L’échappée intérieure de La Comédie de Valence

Un projet littéraire participatif de Marc Lainé et Tünde Deak, de La Comédie de Valence, dans la Drôme, auquel j’ai participé le 15 avril. Chaque jour, pendant toute la durée du confinement, La Comédie de Valence publie de nouveaux textes écrits par les participants. Leurs histoires prolongent et font grandir ce récit de voyage imaginaire écrit en commun.

Tout devient rouge, puis jaune. Tes paupières fermées le voient. Les couleurs s’impriment sur ta rétine quelques secondes avant de s’estomper. Elles emplissent ton espace intérieur. Tu clignes doucement des yeux pour les ouvrir mais il est encore trop tôt. Alors tu avances à tâtons.

Une vague de chaleur te submerge. Une chaleur familière, qui pourtant n’est pas celle du soleil, à laquelle tu t’attendais. Tu la connais, tu la cherches, tu la désires, cette chaleur. Tu desserres les lèvres pour l’aspirer, la jauger, la faire entrer en toi. Cette odeur sucrée, un peu âpre, cette humidité dans l’air… Et si c’était la chaleur d’un corps ? Cela fait si longtemps que tu n’en as pas touché. Tu n’arrives pas à y croire. Et pourtant, un bras te frôle. Puis un autre. À moins que ce ne soit une épaule, une main, un regard. Les yeux plissés tu ne distingues pas grand chose, à part ces auréoles rouges, jaunes, vertes puis bleues qui tachent l’air devant toi. Elles illuminent par touches cette masse de corps informe dont tu fais désormais partie. Des semaines que tu n’en avais pas vus, pas pris, pas sentis. Des semaines que tu étais privé.e d’odorat, au contact de ce qu’on appelle le grand air certes mais qui ne sent rien. Tu avais rêvé de voyages lointains, célestes. Et voilà que tu vagabondes avec ta peau.

Un faisceau de lumière blanche balaie l’espace autour de toi, tu le suis des yeux, un félin guettant sa proie. Les rayons blancs se faufilent entre les nuques et les chevelures. Vous êtes des centaines. Tu es loin de chez toi, tu ne connais personne mais tu n’as pas peur. Les autres te manquaient tellement, tu brûles à l’idée de les frôler, de les toucher. Je peux, je peux, tu te dis. Tu brûles d’envie qu’un.e inconnu.e vienne t’embrasser. Qu’iel caresse tes lèvres du bout de sa langue. Cette pensée te fait frémir.

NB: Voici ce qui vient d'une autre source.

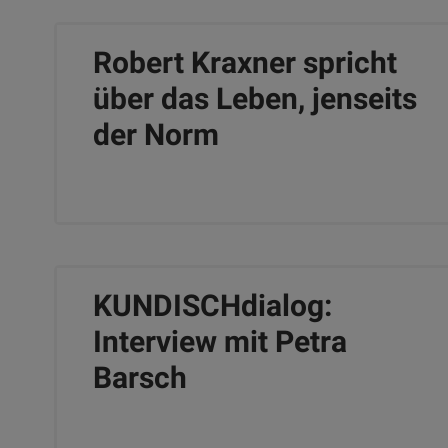
Robert Kraxner spricht
über das Leben, jenseits
der Norm
KUNDISCHdialog:
Interview mit Petra
Barsch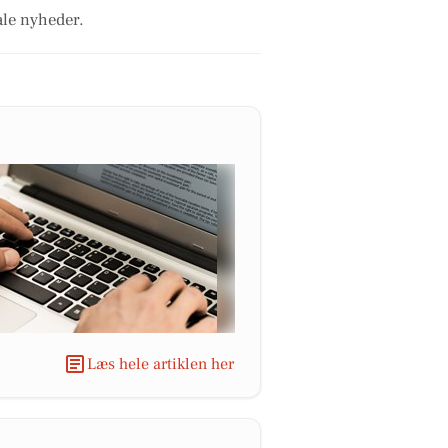
ale nyheder.
Læs hele artiklen her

Le faisceau s’est éteint. Il t’a permis de distinguer des murs, des limites lointaines, très lointaines, noires et indécises. Le plafond est trop haut, il n’existe pas. Tu t’en fous des limites maintenant, tu avances.

Un bruit sourd se fait entendre. Personne ne semble s’en étonner sauf toi, qui te figes. Tu entends des sifflements de joie, des cris d’excitation. Ce son grave, tu le sens monter le long de tes chevilles puis gronder dans ton bas-ventre affamé, dans tes poumons figés remplis d’air, dans ta gorge sèche qui se dénoue.

Puis la masse se met en mouvement. Des bras, des coudes te frôlent de nouveau, te cognent, même. Alors tu balances tes hanches à ton tour, tu secoues tes épaules d’avant en arrière. Tu dessines des cercles avec ta tête en suivant le bruit. Une mèche de cheveux inconnue se colle à ta nuque. Le temps que tu te retournes elle avait disparu. Tu reprends tes pas, tu as besoin de te concentrer un peu, cela fait si longtemps que tu n’avais pas fait ça, que tu ne t’étais pas autorisé un tel abandon. Tu fermes les yeux de nouveau, tu décolles tes bras de tes flancs. Puis ce sont les pas de danse qui te prennent, ça y est, leur mécanique t’embarque. Des battements réguliers et des arpèges ont succédé au bruit sourd.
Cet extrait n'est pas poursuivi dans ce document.